The role and mechanism of action of BRK in breast cancer progression

Abstract

Breast cancer is unanimously considered a highly heterogeneous disease due to its diverse molecular features. Breast tumor kinase (BRK), also known as protein tyrosine kinase 6 (PTK6), is a non-receptor tyrosine kinase that is highly expressed in over 80% of breast carcinomas. The role and mechanism of action of enzymatically activated BRK in breast pathology are unclear. The objectives of this project were to reveal the effect of BRK activation on cell migration, proliferation and tumorigenesis. We also aimed to determine the mechanism of action of BRK in the promotion of cell proliferation. We used BRK-negative cells (MCF10A, MDA-MB-231 and HEK293) to generate three sets of stable cell lines that stably expressed GFP alone, GFP-BRK-WT or GFP-BRK-Y447F (constitutively active) by retroviral infections. We also stably knocked down BRK from BRK-positive cells BT20 and SKBR3 by RNA interference using shRNAs against BRK. Western blotting, immunoprecipitation and qPCR studies were conducted to evaluate protein expression, protein-protein interaction and mRNA expression, respectively.

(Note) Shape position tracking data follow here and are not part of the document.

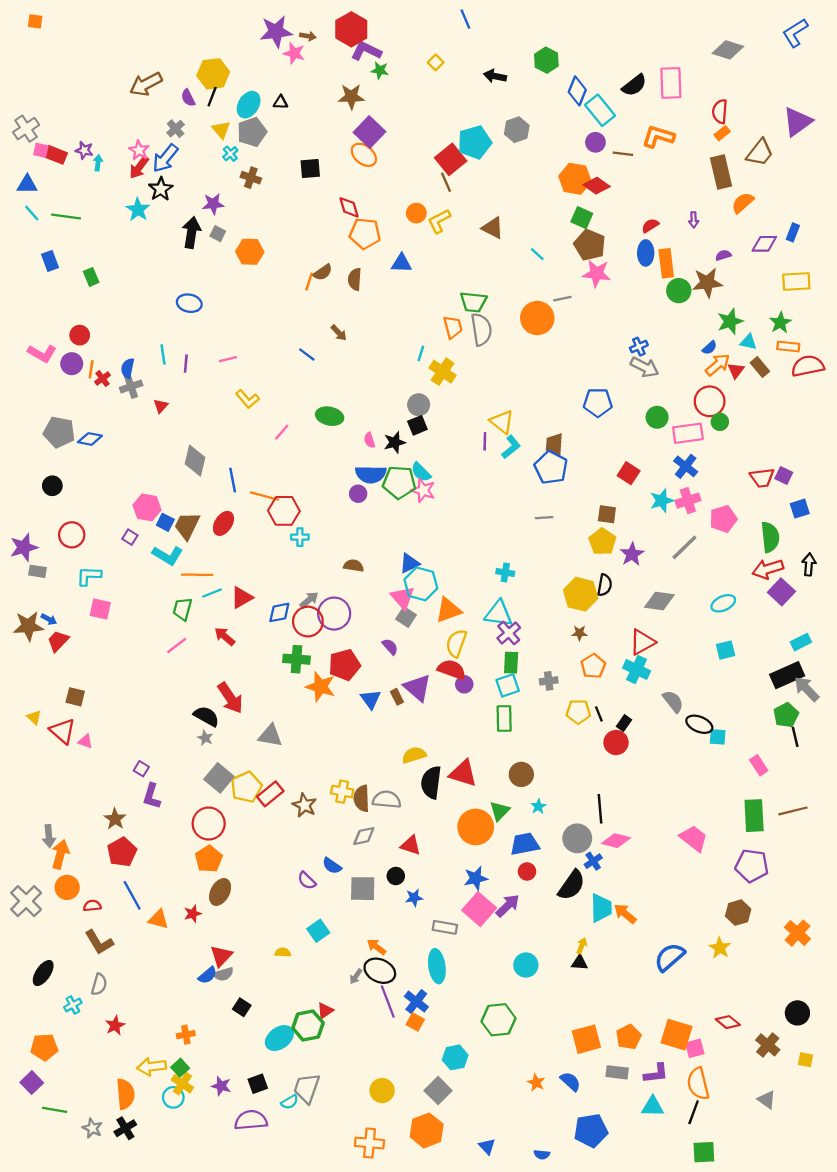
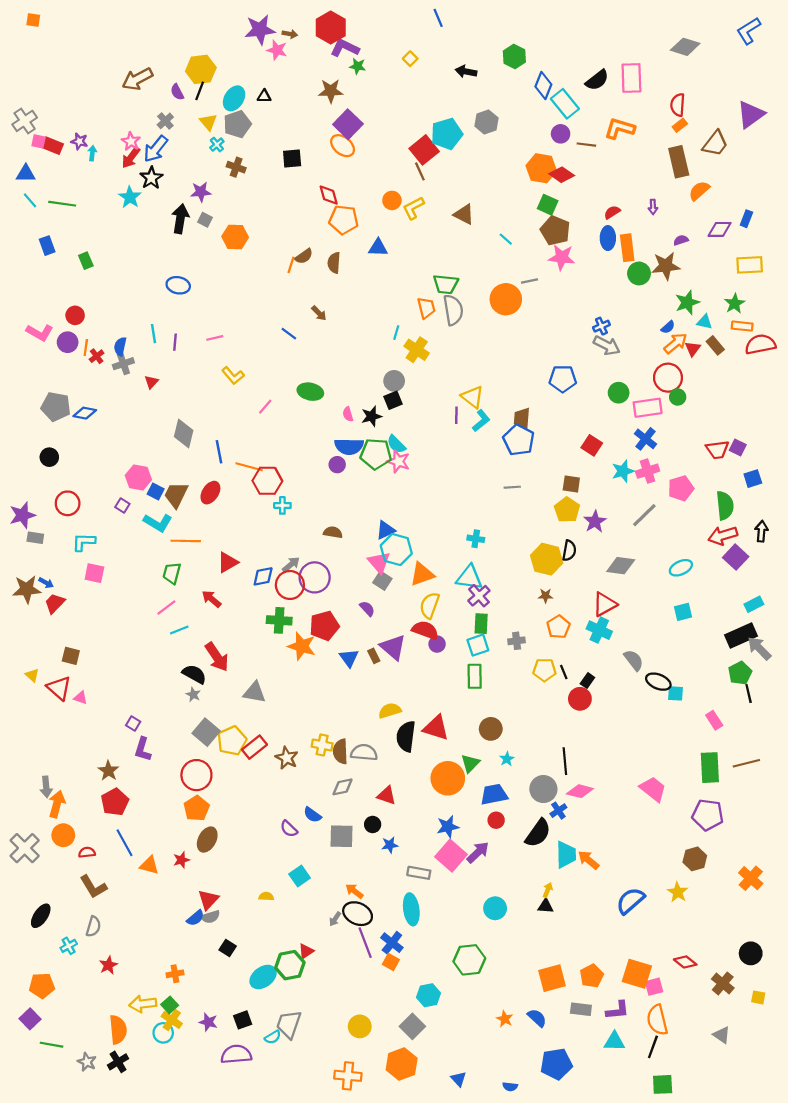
cyan line: (212, 593) -> (179, 630), moved

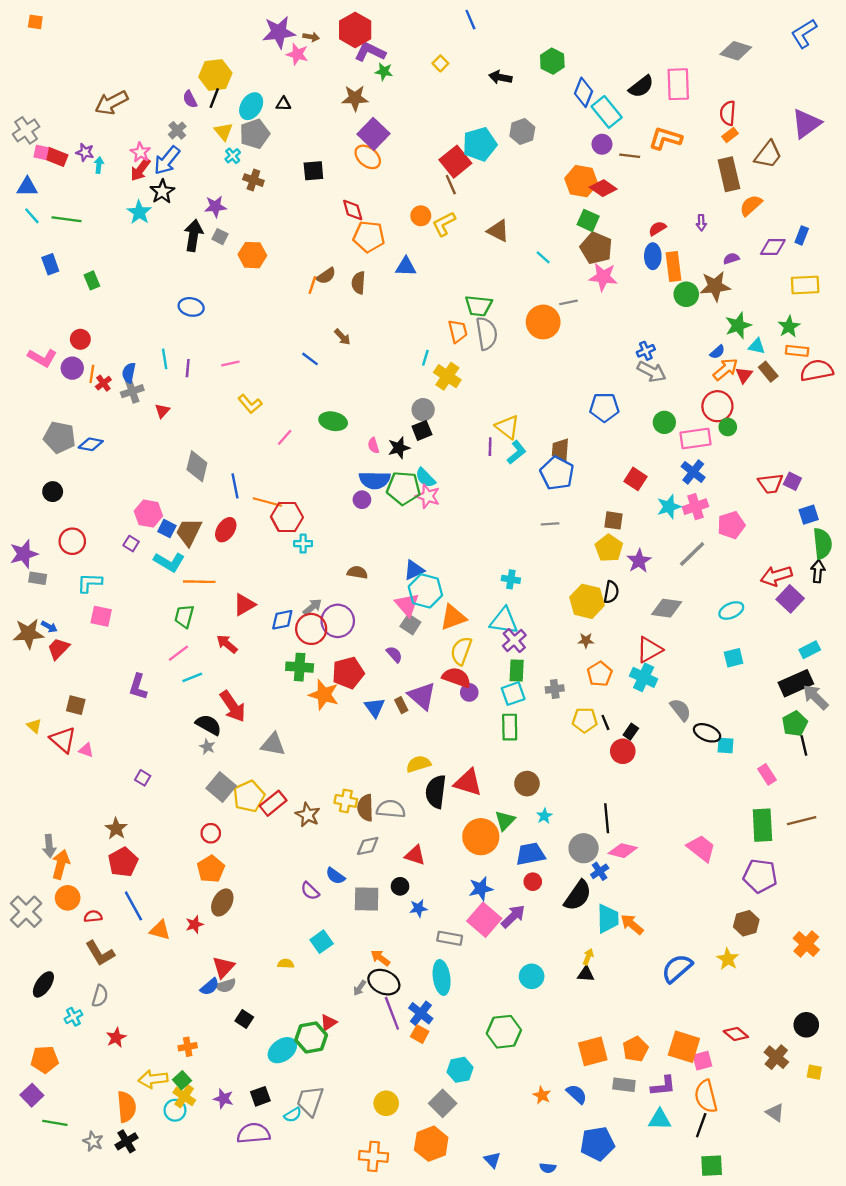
brown arrow: (137, 79) -> (111, 103), moved
green semicircle: (725, 505) -> (822, 544), moved
purple L-shape: (143, 749) -> (138, 687), moved
red circle: (196, 775) -> (211, 833), size x0.6

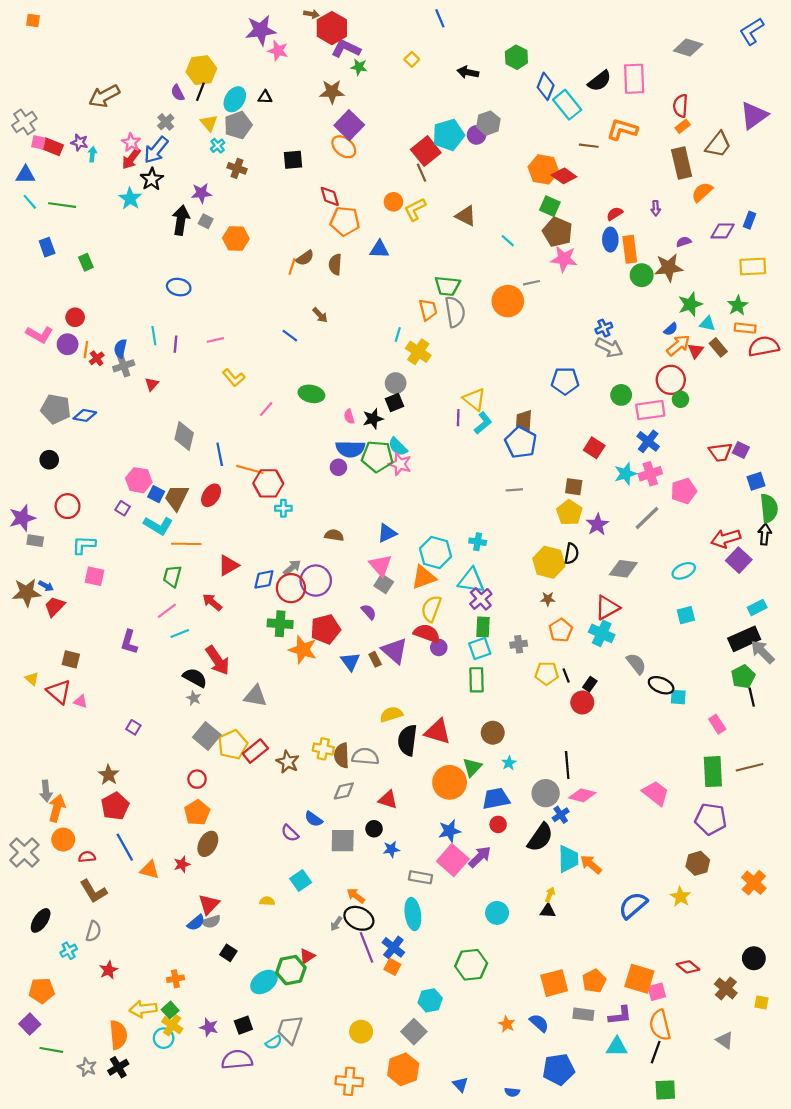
brown arrow: (311, 37) -> (311, 14), moved
purple circle: (602, 144) -> (477, 135), moved
cyan hexagon: (425, 591) -> (436, 553), moved

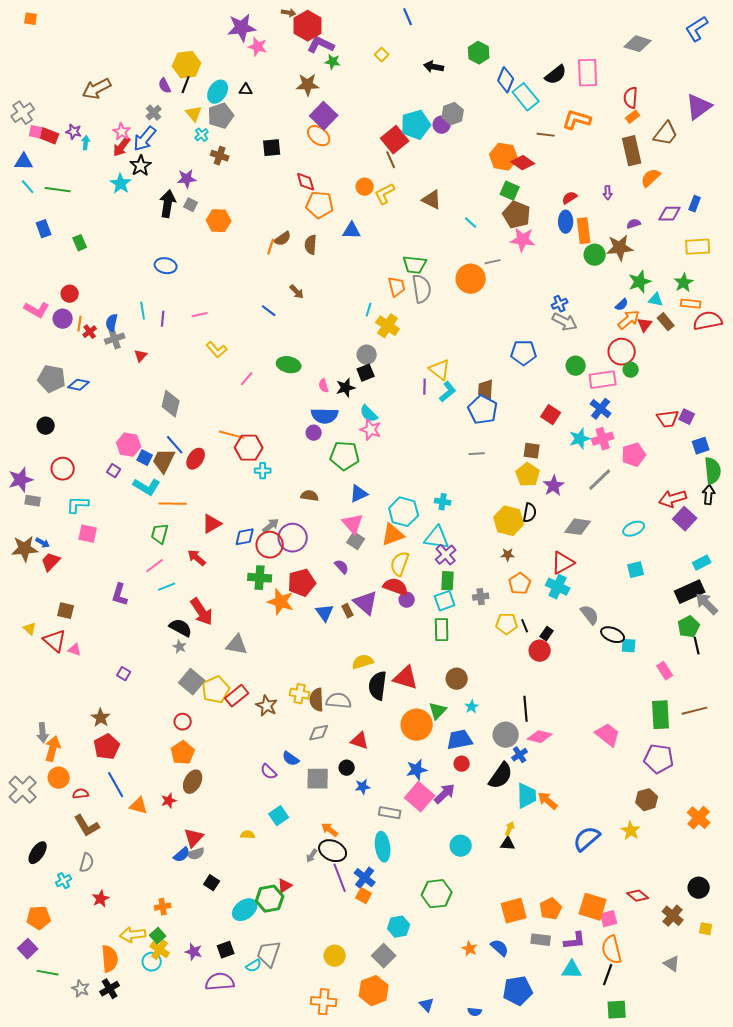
blue line: (220, 454) -> (175, 445), moved, turned -30
green pentagon: (377, 456) -> (345, 456), moved

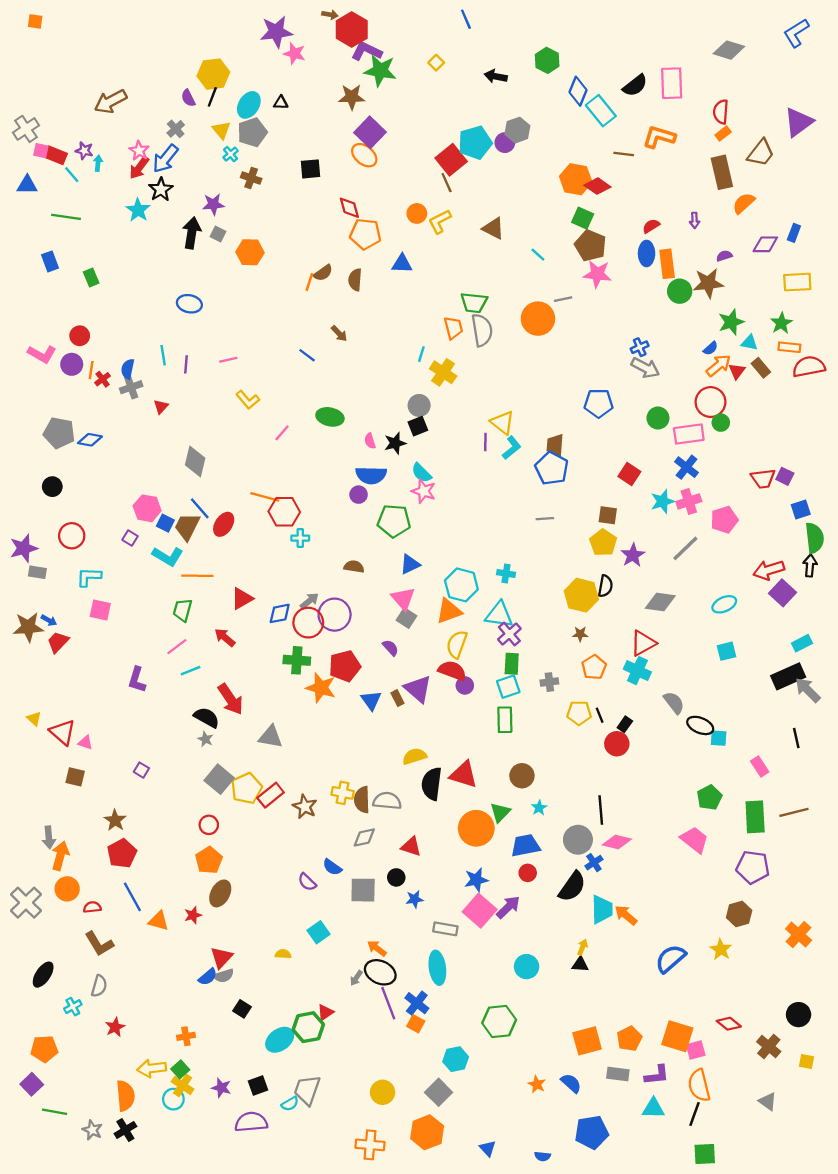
green star: (333, 62) -> (380, 71), size x1.8
cyan line: (28, 187) -> (72, 175), moved
brown square: (66, 611) -> (75, 777), moved
green pentagon: (689, 627) -> (709, 797), moved

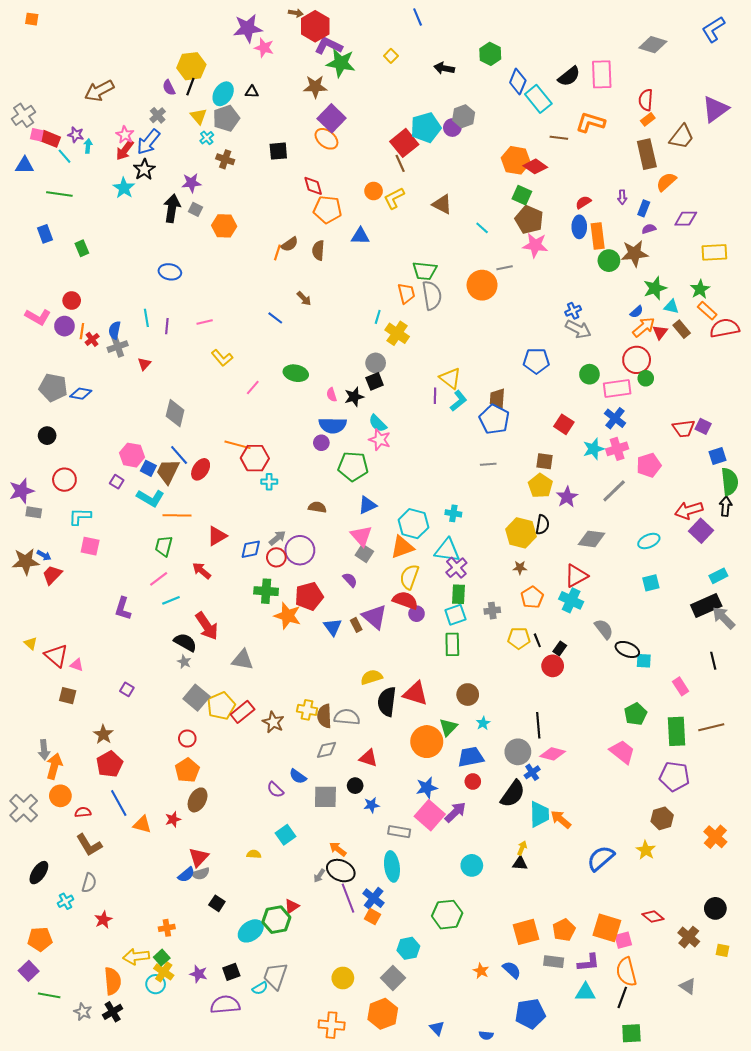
blue rectangle: (794, 233) -> (644, 208), moved
orange rectangle: (789, 347) -> (707, 311), turned 36
red circle: (308, 623) -> (276, 557), size x0.7

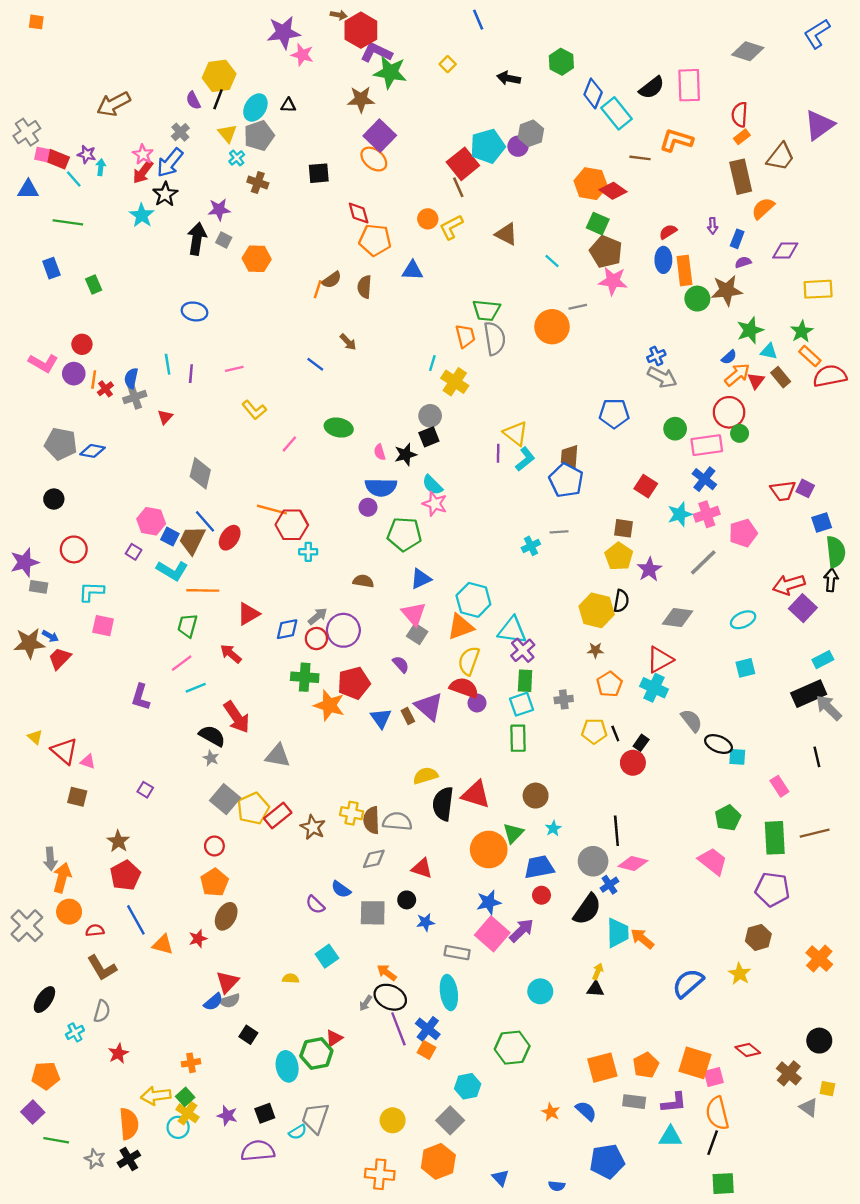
cyan cross: (453, 513) -> (531, 546), moved, turned -35
cyan ellipse: (251, 931) -> (287, 1066), turned -65
gray triangle: (688, 986) -> (809, 1107), moved

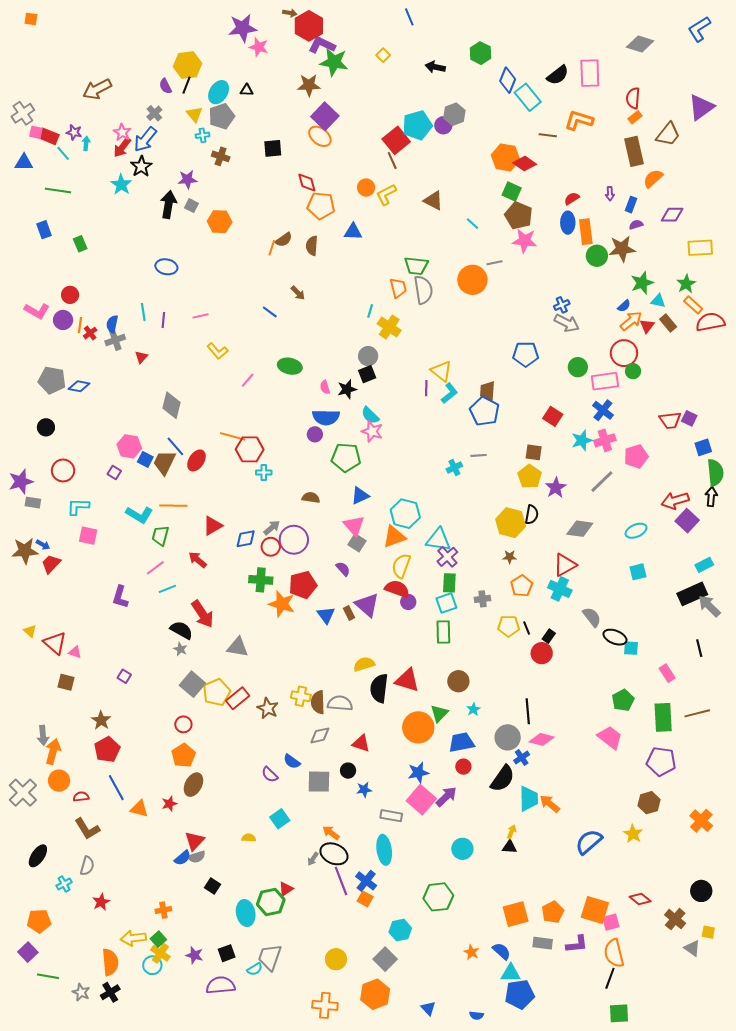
cyan cross: (237, 158) -> (203, 135), turned 32
cyan L-shape: (172, 571) -> (139, 515), moved
cyan triangle: (670, 1137) -> (511, 973), moved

Both sets of cell lines were used to determine the effect of BRK on cell proliferation (automated cell counter), cell migration (transwell and wound healing assay), transformation (colony formation assay) and tumor formation (mouse Xenograft assay). To investigate the mechanism of action of BRK, we validated downstream of tyrosine kinases 1 (Dok1), a tumor suppressor, as a BRK substrate. Deletion or site-directed mutagenesis was performed to map BRK-targeted tyrosines in Dok1 protein. Results obtained from this research project showed that stable expression of the constitutively active mutant of BRK (BRK-Y447F) in MDA-MB-231 cells led to a significant increase in the cell proliferation, migration rate and promoted colony formation and drastically enhanced tumor formation in athymic nude mice in comparison to control cells. Additionally, depletion of BRK abrogated the migration of BT20 and SKBR3 cells. Furthermore, we showed that BRK interacts with and phosphorylates Dok1, inducing Dok1 downregulation via a ubiquitin-proteasome-mediated mechanism. Together, our results show that the activation of BRK is essential for mammary gland tumorigenesis and suggest that targeting of Dok1 for degradation is a novel mechanism of action of BRK in the promotion of cell proliferation, migration and tumor formation.